John Hurrell – 18 December, 2015
The works on paper let Harrison revel in the properties of the medium. With the nudes the mottled ink splashes, puddles, feathery rivulets and chromatic tidal minglings provide a sense of restless liquid movement - while presenting the forms of torso and limbs propped up in space as a sort of watery map.
Auckland
Sam Harrison
Inks /Woodcuts/Sculpture
26 November 2015 - 19 December 2015
Sam Harrison’s waxed plaster sculptures are well known now, as are his (for me) extraordinary woodcuts, but this show allows us to see his Rodinesque inkwash studies of the human (female) form too. I tend to rhapsodise over anything this artist makes on paper, be that a complex ‘grainy’ woodcut, a charcoal drawing, or (as here) his fluid ink wash drawings.
His bronze or plaster sculptures of the human body make us think about this corporeal stuff we lug around with us. (Or should I say ‘us’? The Selves to which our bodies at times seem only coincidentally connected.) Like Jenny Saville or Lucien Freud he reminds us of the meat and bone we have as baggage.
And although his Untitled (Crawling Woman) has a highly unfortunate (and superficial) resemblance to the notorious Allen Jones Table (1969) - I wish Harrison had some men crawling about too - there are so few artists making images about our unclothed bodies that this activity has to be worthy. Most of us over forty avoid looking in the mirror, so there seems to be wisdom in looking at our own physical construction (its outer manifestation), examining what others easily see.

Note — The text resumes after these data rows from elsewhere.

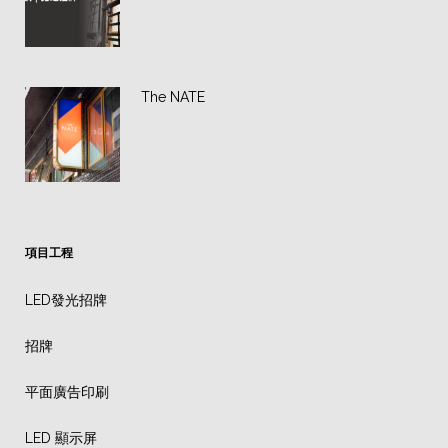
The NATE
項目工程
LED發光招牌
招牌
平面廣告印刷
LED 顯示屏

The works on paper let Harrison revel in the properties of the medium with an exuberence you don’t find in the plaster works. With the brushed on nudes the mottled ink splashes, puddles, feathery rivulets and chromatic tidal minglings provide a sense of restless liquid movement - while presenting the forms of torso and limbs propped up in space as a sort of watery map. So different from the hard shiny sculpture, their soft damp tactility, the holistic and amorphous lack of fine detail, the emphasis on dispersed substance - all make these fluid drawings compelling.